### What you are asked to do
Pictures are to be left out. Copy exactly, and only, the lines from the start of the entries below to the line with "замовлення на сайті.", both included.

### Data

####################

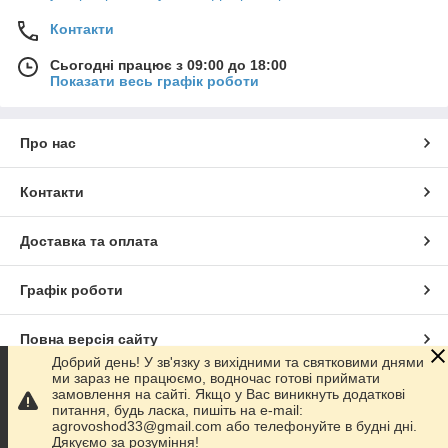
Контакти
Сьогодні працює з 09:00 до 18:00
Показати весь графік роботи
Про нас
Контакти
Доставка та оплата
Графік роботи
Повна версія сайту
Добрий день! У зв'язку з вихідними та святковими днями
ми зараз не працюємо, водночас готові приймати
Сайт створено на маркетплейсі
Prom.ua
замовлення на сайті. Якщо у Вас виникнуть додаткові
питання, будь ласка, пишіть на e-mail:
agrovoshod33@gmail.com або телефонуйте в будні дні.
Політика конфіденційності
Дякуємо за розуміння!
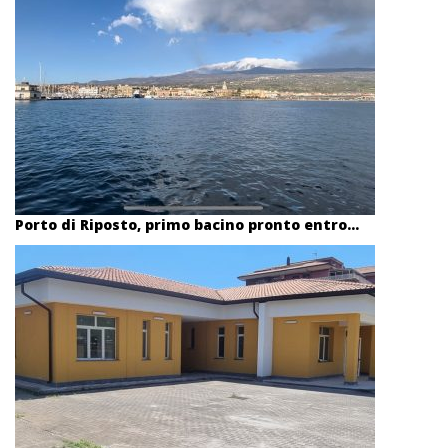
Porto di Riposto, primo bacino pronto entro...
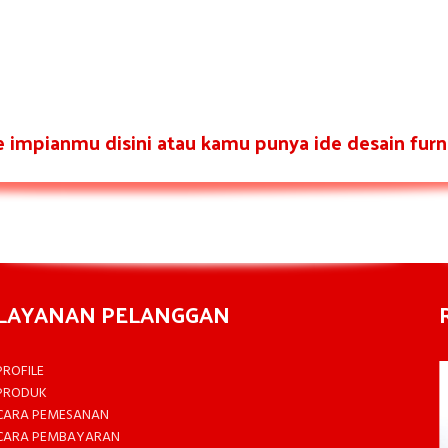
re impianmu disini atau kamu punya ide desain furni
LAYANAN PELANGGAN
PROFILE
PRODUK
CARA PEMESANAN
CARA PEMBAYARAN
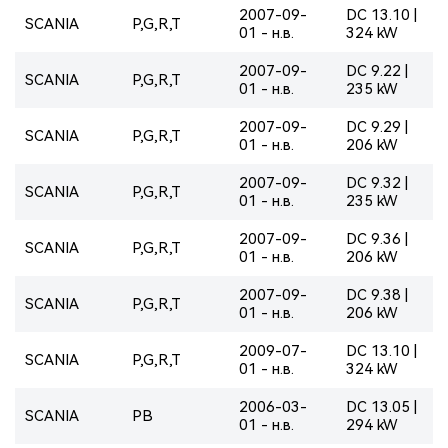
2007-09-
DC 13.10 |
SCANIA
P,G,R,T
01 - н.в.
324 kW
2007-09-
DC 9.22 |
SCANIA
P,G,R,T
01 - н.в.
235 kW
2007-09-
DC 9.29 |
SCANIA
P,G,R,T
01 - н.в.
206 kW
2007-09-
DC 9.32 |
SCANIA
P,G,R,T
01 - н.в.
235 kW
2007-09-
DC 9.36 |
SCANIA
P,G,R,T
01 - н.в.
206 kW
2007-09-
DC 9.38 |
SCANIA
P,G,R,T
01 - н.в.
206 kW
2009-07-
DC 13.10 |
SCANIA
P,G,R,T
01 - н.в.
324 kW
2006-03-
DC 13.05 |
SCANIA
PB
01 - н.в.
294 kW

####################

### Solution for this exercise
Контакти
Сьогодні працює з 09:00 до 18:00
Показати весь графік роботи
Про нас
Контакти
Доставка та оплата
Графік роботи
Повна версія сайту
Добрий день! У зв'язку з вихідними та святковими днями
ми зараз не працюємо, водночас готові приймати
Сайт створено на маркетплейсі
Prom.ua
замовлення на сайті. Якщо у Вас виникнуть додаткові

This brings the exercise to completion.